En los últimos días, de hecho, hemos podido comprobar cómo nuestra clase política no ha estado en absoluto a la altura de las circunstancias: tanto los gobernantes del PP como los gobernantes del PSOE han fracasado a la hora de reaccionar a tiempo ante esta segunda ola, y han fracasado por una mezcla de desconocimiento y desinterés sobre la pandemia a la que nos enfrentamos.
Por ejemplo, el pasado lunes, Isabel Díaz Ayuso le comentó informalmente a Pedro Sánchez que “todos pensábamos que la pandemia iba a durar lo que iba a durar. Pero, claro, es que se ha acabado el verano y vamos a estar hasta 2021”. ¿De dónde saca Díaz Ayuso que todos pensaran que la pandemia fuera a concluir durante el verano? ¿De verdad la presidenta de la Comunidad de Madrid fue incapaz de considerar un escenario nada improbable en el que la primera ola iba seguida de una segunda ola? ¿A qué expertos escuchó para reconfortarse en la muy conveniente idea de que el coronavirus ya era cosa del pasado?
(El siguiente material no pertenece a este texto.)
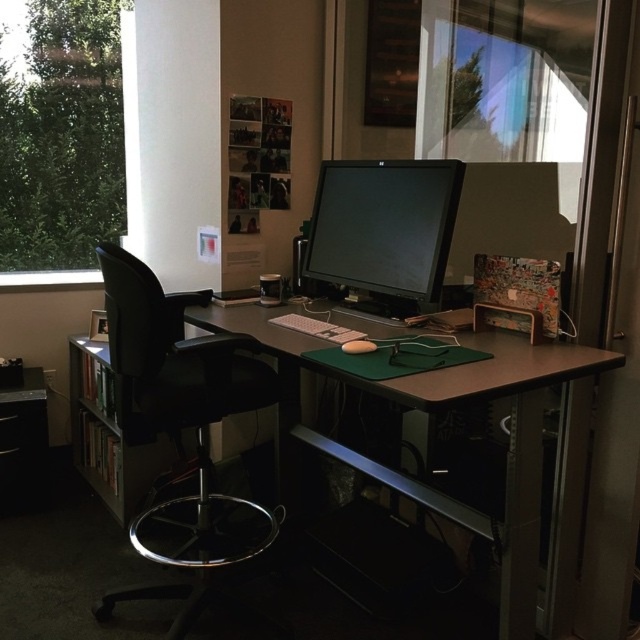 You are standing in the office and want to know where the transparent glass window at upper left is located. Can you determine its position using a coordinate system where the bottom left corner of the room is the origin point?

The transparent glass window at upper left is located at coordinates approximately 0.217 on the x axis and 0.098 on the y axis.

You are sitting in the black leather swivel chair at left and want to reach the matte black monitor at center. Can you move forward without hitting the desk?

The black leather swivel chair at left is in front of the matte black monitor at center, so moving forward would bring you closer to the monitor but since the desk is between them, you might hit the desk. However, since the chair is already positioned in front of the monitor, it might be that the desk is behind the monitor. Wait, the description says the chair is in front of the monitor, so the desk is likely behind the monitor. Therefore, moving forward from the chair towards the monitor would not hit the

You are sitting in the black leather swivel chair at left and want to look out the transparent glass window at upper left. Can you see the window directly in front of you without moving your chair?

The transparent glass window at upper left is positioned over the black leather swivel chair at left, so if you are sitting in the chair, the window is directly above you. To look at it, you would need to tilt your head upwards rather than looking straight ahead. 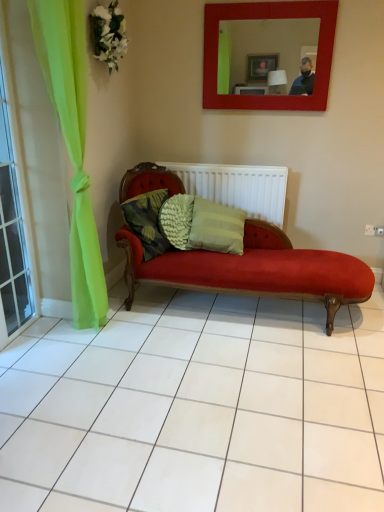 Question: Considering the positions of point (157, 236) and point (94, 48), is point (157, 236) closer or farther from the camera than point (94, 48)?

Choices:
 (A) farther
 (B) closer

Answer: (A)

Question: Is textured green pillow at center spatially inside white fabric flower at upper left, or outside of it?

Choices:
 (A) inside
 (B) outside

Answer: (B)

Question: Based on their relative distances, which object is nearer to the textured green pillow at center?

Choices:
 (A) white textured radiator at center
 (B) matte red mirror at upper center
 (C) clear glass window at left
 (D) white fabric flower at upper left

Answer: (A)

Question: Which object is the farthest from the white fabric flower at upper left?

Choices:
 (A) matte red mirror at upper center
 (B) textured green pillow at center
 (C) white textured radiator at center
 (D) clear glass window at left

Answer: (C) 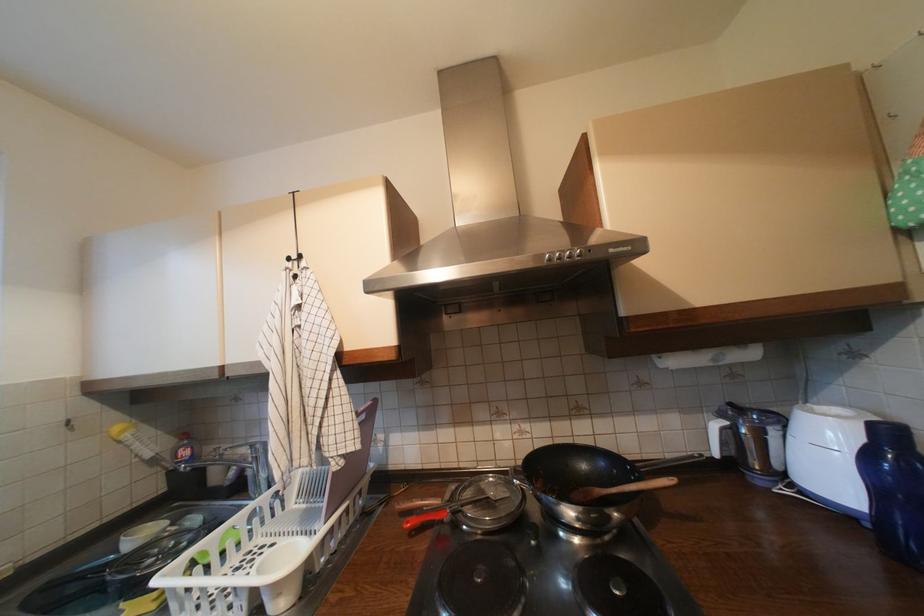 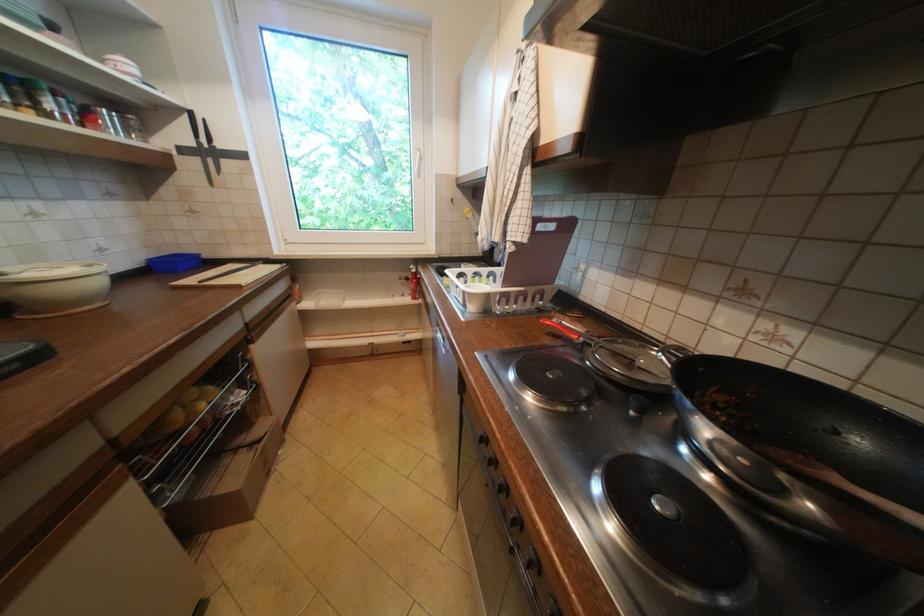 In the second image, find the point that corresponds to the point at 578,513 in the first image.

(715, 430) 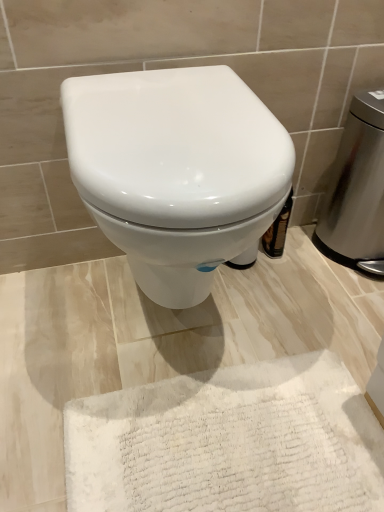 Where is `free location above white glossy toilet at center (from a real-world perspective)`? This screenshot has height=512, width=384. free location above white glossy toilet at center (from a real-world perspective) is located at coordinates (157, 86). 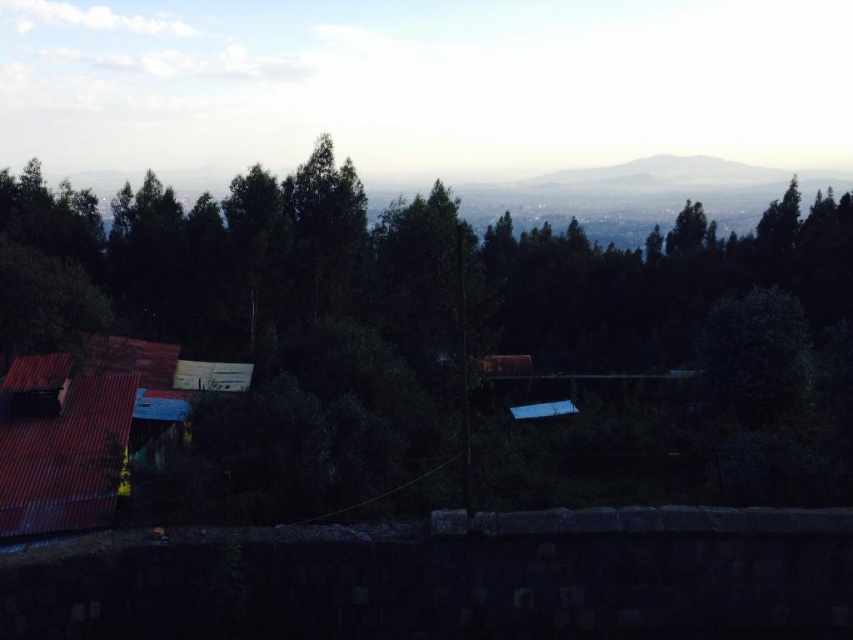 Who is taller, green leafy forest at center or rusty corrugated metal hut at lower left?

green leafy forest at center

Is green leafy forest at center smaller than rusty corrugated metal hut at lower left?

Actually, green leafy forest at center might be larger than rusty corrugated metal hut at lower left.

Measure the distance between green leafy forest at center and camera.

green leafy forest at center is 12.12 meters from camera.

You are a GUI agent. You are given a task and a screenshot of the screen. Output one action in this format:
    pyautogui.click(x=<x>, y=<y>)
    Task: Click on the green leafy forest at center
    The width and height of the screenshot is (853, 640).
    Given the screenshot: What is the action you would take?
    pyautogui.click(x=451, y=342) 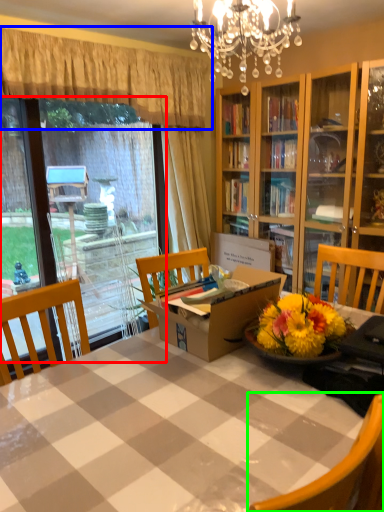 Question: Which object is the farthest from glass door (highlighted by a red box)? Choose among these: curtain (highlighted by a blue box) or chair (highlighted by a green box).

Choices:
 (A) curtain
 (B) chair

Answer: (B) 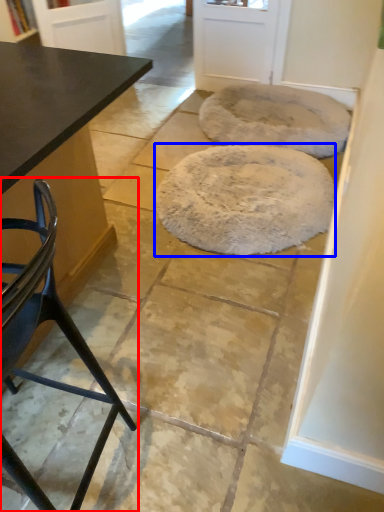 Question: Which object is further to the camera taking this photo, chair (highlighted by a red box) or mat (highlighted by a blue box)?

Choices:
 (A) chair
 (B) mat

Answer: (B)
Partiendo de semejante premisa, claro, se entiende mucho mejor la cuasi simbólica inversión que ha efectuado su Gobierno regional en test y rastreadores: infrainversión que está en el corazón del rebrote actual.
Pero no creamos que Díaz Ayuso es la única que ha actuado como si el virus ya hubiese desaparecido tras el estado de alarma. En una reciente entrevista en ‘Hoy por hoy‘, el ministro de Sanidad, Salvador Illa, ha confirmado que el comité científico que asesora al Gobierno en la lucha contra el coronavirus no se ha reunido desde el mes de julio: es decir, durante toda la segunda ola no ha habido una sola reunión de los expertos en la gestión de la epidemia y, por tanto, de quienes pueden proporcionar información rigurosa al Ejecutivo. ¿Qué sentido tiene que la pandemia esté volviendo a descontrolarse en nuestro país mientras el Gobierno de España permanece con los brazos cruzados? Ninguno. Máxime cuando, durante estas últimas semanas, se ha adoptado una decisión epidemiológicamente tan relevante como reabrir las escuelas: ¿se impuso esa medida sin consultar a los científicos? ¿No se intentó siquiera estimar cuáles podían ser su impacto y sus consecuencias? Cuando se nos aseguraba desde los ministerios de Sanidad y de Educación que los colegios iban a ser espacios completamente seguros, ¿se trataba de una mera especulación política sin ninguna base científica? Y en tal caso, ¿cómo han podido ser nuestros gobernantes tan irresponsables como para amenazar a los padres de que la Fiscalía de Menores perseguiría el absentismo en los colegios si no tenían garantías de que los colegios eran seguros?
En suma, los casos de Ayuso e Illa ponen de manifiesto que no hay nadie al timón de esta crisis sanitaria. Que por muchos recursos que posea el Estado, es imposible que se utilicen eficazmente si nuestros dirigentes no cuentan ni con la formación ni con los incentivos adecuados como para enfrentarse a una amenaza con estas dimensiones. La capacidad estatal está lastrada en España no por el raquitismo del sector público, sino por el raquitismo de las aptitudes de sus cuadros dirigentes.